ACTIVITY – Reproduce the listing below exactly. Pictures do not belong in the copy.

GIVEN DATA –
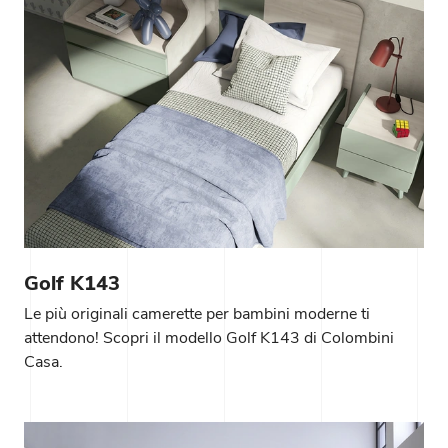
Golf K143
Le più originali camerette per bambini moderne ti
attendono! Scopri il modello Golf K143 di Colombini
Casa.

EXPECTED OUTPUT –
Golf K143
Le più originali camerette per bambini moderne ti
attendono! Scopri il modello Golf K143 di Colombini
Casa.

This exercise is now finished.